T.L.: I’ve never asked you this during our conversations over the years, but I remember from our collaboration on the project at the International Centre of Graphic Arts in Ljubljana that you were using elements you found in the space, rearranging them. Do you see these objects as ready-mades? Because I think of them as social sculptures also.  

V.H.: The simple answer is that I think of them as both. I often work with found objects, found materials or objects that look like they might be found objects. What interests me with found objects is that however you might re-see them or re-imagine them as something other than functional objects, they retain to some degree a residual sense of what they were. Found objects come with baggage, with history, with echoes or traces of previous uses or previous situations that they might have been involved in. You can sort of read material, traces, on their surface. A found object doesn’t come to you in a neutral state. It will always resonate in new ways if you put it in new spatial and social relations, but it will retain some echo of the previous thing.

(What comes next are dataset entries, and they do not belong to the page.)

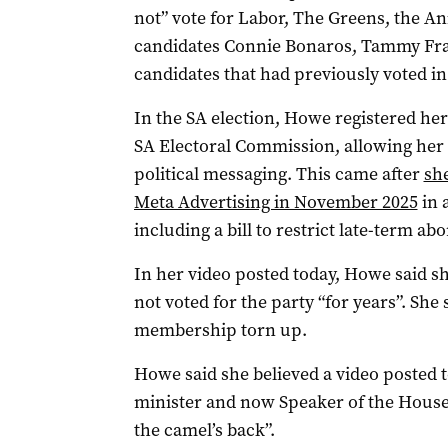
not” vote for Labor, The Greens, the A
candidates Connie Bonaros, Tammy Fra
candidates that had previously voted in
In the SA election, Howe registered her
SA Electoral Commission, allowing her
political messaging. This came after
sh
Meta Advertising in November 2025
in 
including a bill to restrict late-term ab
In her video posted today, Howe said sh
not voted for the party “for years”. She
membership torn up.
Howe said she believed a video posted
minister and now Speaker of the House
the camel’s back”.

I’m quite interested in what happens when those kinds of different uses or functions or readings enter into a dialogue.  

You’re right about social sculptures. I’m thinking: ‘How does one, as a viewer, in the proximity of the sculptural object or installation that I make, position oneself in relation to it with their body and also how does one move through this?’ In anything I might do in a space, whether it’s a gallery space, a public space, a landscape or the space of the page, there’s the question of how you travel through that space, whether it’s with your body or your eye.  

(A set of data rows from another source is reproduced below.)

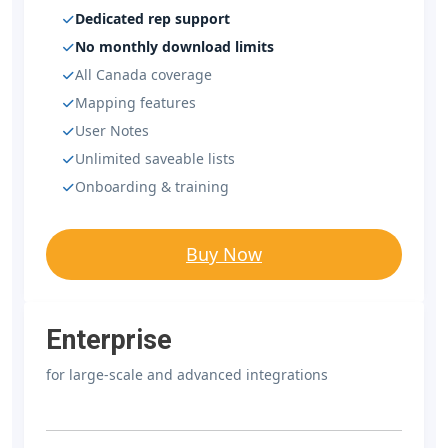
Dedicated rep support
No monthly download limits
All Canada coverage
Mapping features
User Notes
Unlimited saveable lists
Onboarding & training
Buy Now
Enterprise
for large-scale and advanced integrations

I’m interested in the objects themselves, in what resonances they bring and how you can modify these resonances or put them into a conversation with the political, historical and social context that you’re placing them into. At the same time, how you can use these remnants of material culture in the form of found objects to restructure or propose different ways of engaging in a physical space involving also the viewer. 

T.L.: What about the lockdown? Did you feel a need to reflect on the situation in a different way? Relationships change within this kind of understanding of the physical and social space we normally share.

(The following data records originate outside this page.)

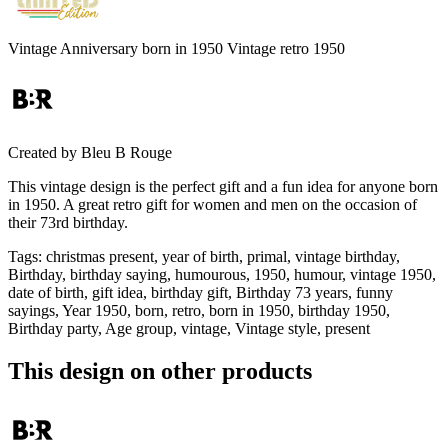
Vintage Anniversary born in 1950 Vintage retro 1950
Created by
Bleu B Rouge
This vintage design is the perfect gift and a fun idea for anyone born
in 1950. A great retro gift for women and men on the occasion of
their 73rd birthday.
Tags
:
christmas present, year of birth, primal, vintage birthday,
Birthday, birthday saying, humourous, 1950, humour, vintage 1950,
date of birth, gift idea, birthday gift, Birthday 73 years, funny
sayings, Year 1950, born, retro, born in 1950, birthday 1950,
Birthday party, Age group, vintage, Vintage style, present
This design on other products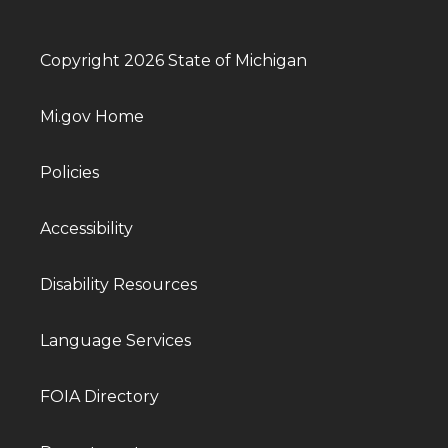
Copyright 2026 State of Michigan
Mi.gov Home
Policies
Accessibility
Disability Resources
Language Services
FOIA Directory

V.H.: When we first went into lockdown, I became really aware of the immense privilege of being able to stay at home and rely on people that aren’t stopping, who keep on delivering food and everything else to you. The biggest thing that happened immediately is that it amplified these social inequalities. For me, this was a sort of pause, an invitation to slow down and enter a different kind of space. But then you think of the people who didn’t have that luxury, for whom the whole situation accelerated their lives. Any sort of thinking about how it affected my own situation comes with this relation to others.

For a lot of us, not travelling was kind of a new thing. I feel two ways about it. On one hand, I miss it, I miss social contact. On the other hand, it makes you realize you don’t have to go to another country for a day just to have a meeting.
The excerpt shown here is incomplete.